The answer should contain only the lines from the beginning of the entries through the line that holds "VUOSIKOKOUSTIEDOTE", given again exactly, with no pictures.

■ **Collected data**:
————
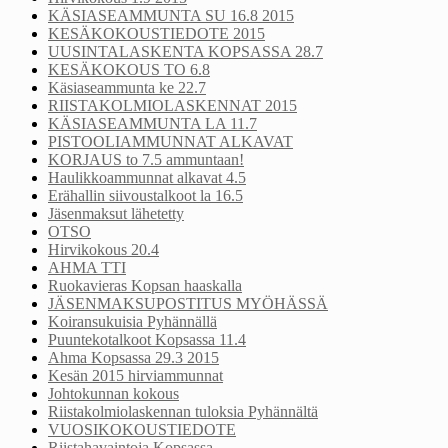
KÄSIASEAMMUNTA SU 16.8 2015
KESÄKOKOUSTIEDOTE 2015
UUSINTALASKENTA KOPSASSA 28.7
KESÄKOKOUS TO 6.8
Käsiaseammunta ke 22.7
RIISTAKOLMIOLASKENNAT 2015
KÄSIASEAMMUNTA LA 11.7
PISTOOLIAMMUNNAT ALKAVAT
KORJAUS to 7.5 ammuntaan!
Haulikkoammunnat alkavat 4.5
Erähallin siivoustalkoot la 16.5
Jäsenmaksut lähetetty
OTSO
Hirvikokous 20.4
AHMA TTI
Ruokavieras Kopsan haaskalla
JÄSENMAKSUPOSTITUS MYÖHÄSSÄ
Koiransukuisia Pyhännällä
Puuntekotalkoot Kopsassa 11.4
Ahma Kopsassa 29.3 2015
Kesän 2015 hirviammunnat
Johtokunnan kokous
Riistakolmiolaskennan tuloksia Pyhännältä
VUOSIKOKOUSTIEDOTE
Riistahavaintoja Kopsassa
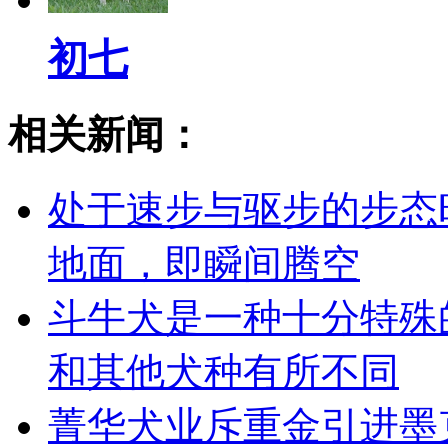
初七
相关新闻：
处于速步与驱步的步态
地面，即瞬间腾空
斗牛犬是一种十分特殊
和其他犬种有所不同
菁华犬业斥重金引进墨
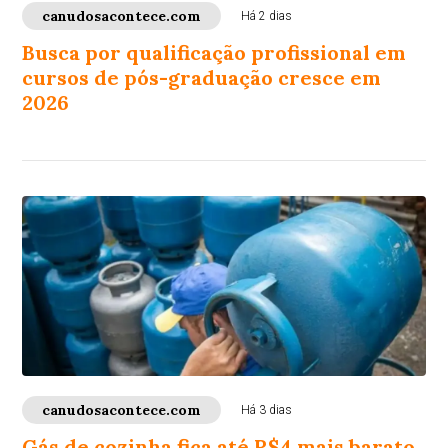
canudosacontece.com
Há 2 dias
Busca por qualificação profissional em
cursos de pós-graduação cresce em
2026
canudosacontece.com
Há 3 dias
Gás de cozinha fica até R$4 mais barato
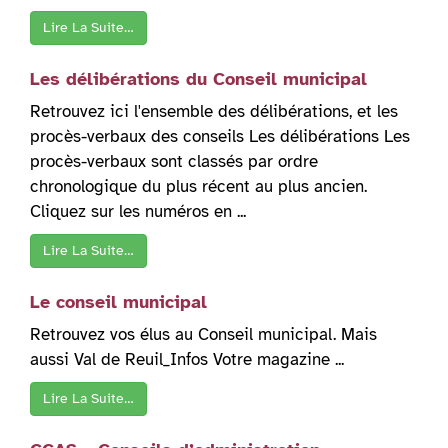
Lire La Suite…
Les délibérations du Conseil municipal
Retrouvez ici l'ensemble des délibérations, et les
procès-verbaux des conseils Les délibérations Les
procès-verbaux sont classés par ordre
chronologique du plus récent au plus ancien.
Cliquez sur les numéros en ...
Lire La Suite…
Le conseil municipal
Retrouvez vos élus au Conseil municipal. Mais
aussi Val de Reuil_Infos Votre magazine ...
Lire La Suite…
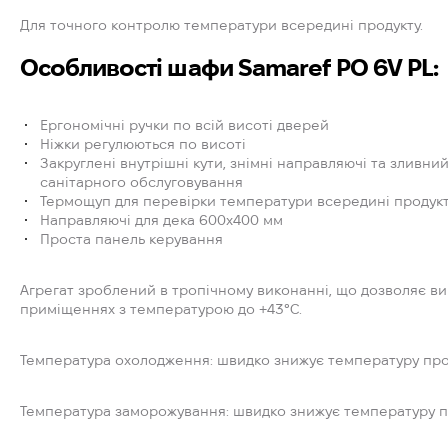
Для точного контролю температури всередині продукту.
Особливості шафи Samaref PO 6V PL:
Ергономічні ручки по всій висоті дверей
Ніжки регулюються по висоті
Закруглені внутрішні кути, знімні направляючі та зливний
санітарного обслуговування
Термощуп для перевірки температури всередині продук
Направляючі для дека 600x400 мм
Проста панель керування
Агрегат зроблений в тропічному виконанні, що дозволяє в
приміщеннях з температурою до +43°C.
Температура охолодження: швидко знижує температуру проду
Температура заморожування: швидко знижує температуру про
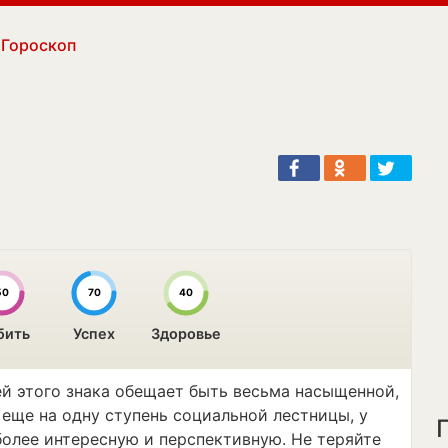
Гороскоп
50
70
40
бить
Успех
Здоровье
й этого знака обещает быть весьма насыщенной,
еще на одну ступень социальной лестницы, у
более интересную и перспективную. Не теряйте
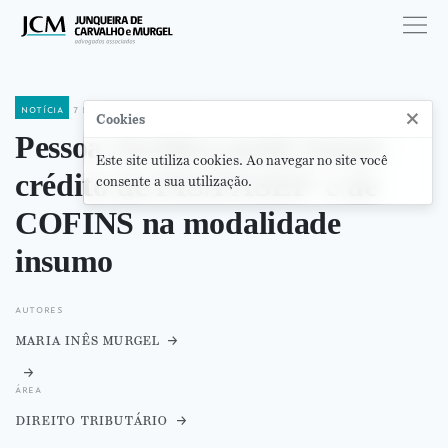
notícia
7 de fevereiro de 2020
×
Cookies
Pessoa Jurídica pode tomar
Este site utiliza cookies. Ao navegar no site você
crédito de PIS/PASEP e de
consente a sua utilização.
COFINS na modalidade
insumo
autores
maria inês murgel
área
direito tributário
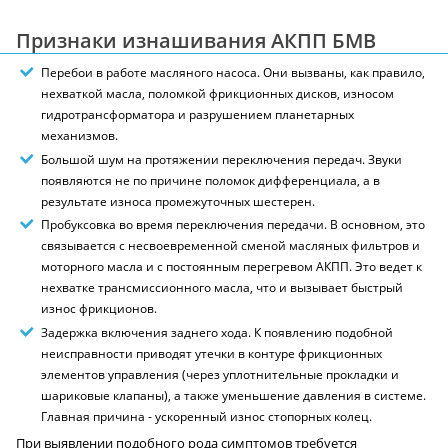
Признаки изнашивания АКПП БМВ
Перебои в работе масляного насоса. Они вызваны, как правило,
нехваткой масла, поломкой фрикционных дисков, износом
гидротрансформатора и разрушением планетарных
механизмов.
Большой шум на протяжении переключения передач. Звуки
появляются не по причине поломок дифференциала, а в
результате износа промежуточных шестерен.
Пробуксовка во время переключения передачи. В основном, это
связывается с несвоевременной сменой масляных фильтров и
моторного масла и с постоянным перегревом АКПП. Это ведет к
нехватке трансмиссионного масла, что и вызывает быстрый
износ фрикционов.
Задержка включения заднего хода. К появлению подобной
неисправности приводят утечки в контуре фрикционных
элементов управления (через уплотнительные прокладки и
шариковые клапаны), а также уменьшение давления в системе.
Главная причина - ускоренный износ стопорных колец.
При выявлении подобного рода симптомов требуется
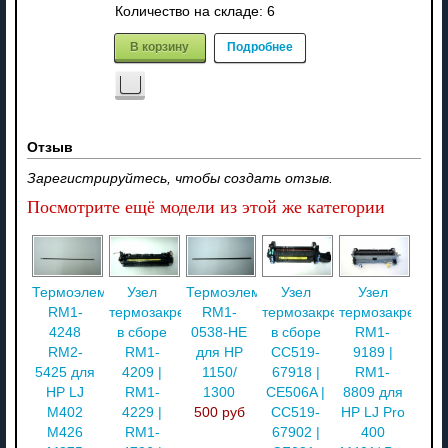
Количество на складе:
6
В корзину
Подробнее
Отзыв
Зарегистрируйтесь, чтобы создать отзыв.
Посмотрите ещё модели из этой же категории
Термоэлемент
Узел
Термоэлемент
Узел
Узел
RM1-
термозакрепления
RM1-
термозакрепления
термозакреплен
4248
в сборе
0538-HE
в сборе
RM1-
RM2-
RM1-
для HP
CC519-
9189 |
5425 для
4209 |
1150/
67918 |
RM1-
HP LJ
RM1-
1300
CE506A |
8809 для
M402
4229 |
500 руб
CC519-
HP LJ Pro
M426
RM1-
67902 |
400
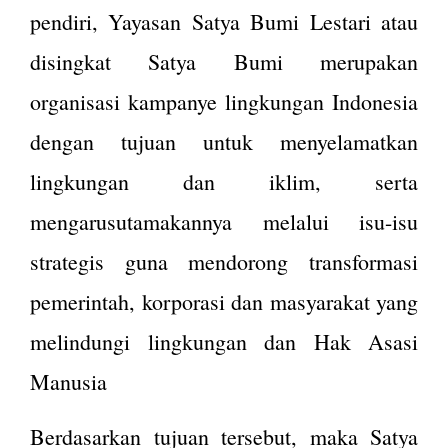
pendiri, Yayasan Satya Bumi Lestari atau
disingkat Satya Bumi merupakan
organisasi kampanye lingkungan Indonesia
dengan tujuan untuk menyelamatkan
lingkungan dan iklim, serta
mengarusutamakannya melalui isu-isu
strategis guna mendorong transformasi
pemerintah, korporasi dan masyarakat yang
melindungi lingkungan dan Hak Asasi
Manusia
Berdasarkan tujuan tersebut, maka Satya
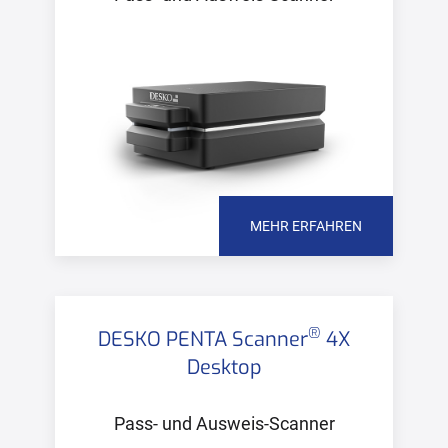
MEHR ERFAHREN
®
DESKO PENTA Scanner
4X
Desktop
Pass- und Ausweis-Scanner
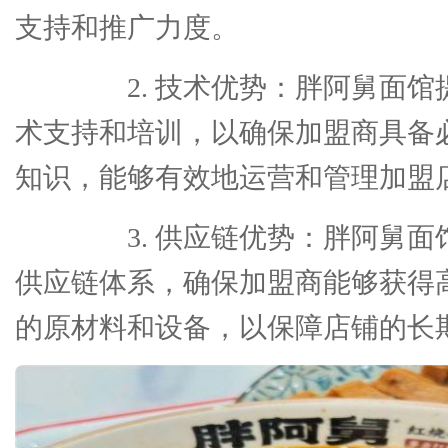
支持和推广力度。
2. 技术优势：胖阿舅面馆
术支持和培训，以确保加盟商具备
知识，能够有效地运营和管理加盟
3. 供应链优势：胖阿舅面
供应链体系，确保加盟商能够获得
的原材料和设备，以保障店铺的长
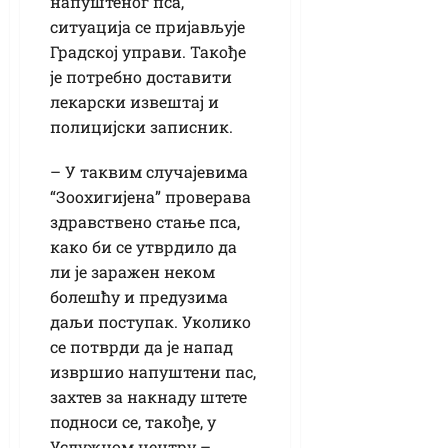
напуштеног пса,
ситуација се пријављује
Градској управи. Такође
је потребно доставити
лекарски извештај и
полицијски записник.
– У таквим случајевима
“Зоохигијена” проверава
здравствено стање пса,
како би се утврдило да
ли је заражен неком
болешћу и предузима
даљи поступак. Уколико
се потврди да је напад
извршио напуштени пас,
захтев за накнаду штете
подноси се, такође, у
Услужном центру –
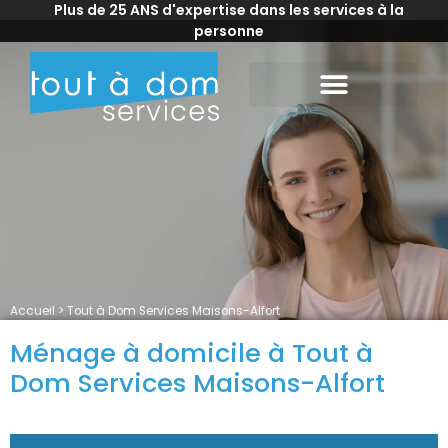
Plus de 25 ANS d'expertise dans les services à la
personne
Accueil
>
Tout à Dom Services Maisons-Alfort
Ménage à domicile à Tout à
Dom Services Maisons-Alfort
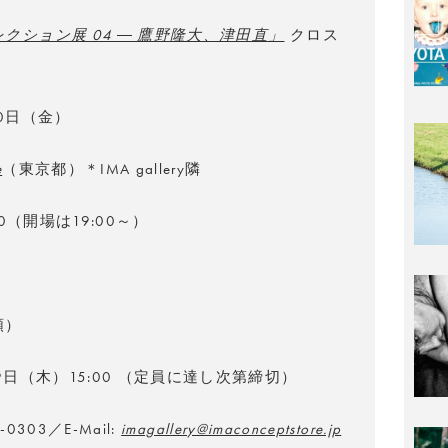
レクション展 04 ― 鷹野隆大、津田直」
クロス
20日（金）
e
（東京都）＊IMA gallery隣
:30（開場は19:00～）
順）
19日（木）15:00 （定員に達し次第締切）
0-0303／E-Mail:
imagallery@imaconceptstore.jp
————
■ **RESULT**:
KÄSIASEAMMUNTA SU 16.8 2015
KESÄKOKOUSTIEDOTE 2015
UUSINTALASKENTA KOPSASSA 28.7
KESÄKOKOUS TO 6.8
Käsiaseammunta ke 22.7
RIISTAKOLMIOLASKENNAT 2015
KÄSIASEAMMUNTA LA 11.7
PISTOOLIAMMUNNAT ALKAVAT
KORJAUS to 7.5 ammuntaan!
Haulikkoammunnat alkavat 4.5
Erähallin siivoustalkoot la 16.5
Jäsenmaksut lähetetty
OTSO
Hirvikokous 20.4
AHMA TTI
Ruokavieras Kopsan haaskalla
JÄSENMAKSUPOSTITUS MYÖHÄSSÄ
Koiransukuisia Pyhännällä
Puuntekotalkoot Kopsassa 11.4
Ahma Kopsassa 29.3 2015
Kesän 2015 hirviammunnat
Johtokunnan kokous
Riistakolmiolaskennan tuloksia Pyhännältä
VUOSIKOKOUSTIEDOTE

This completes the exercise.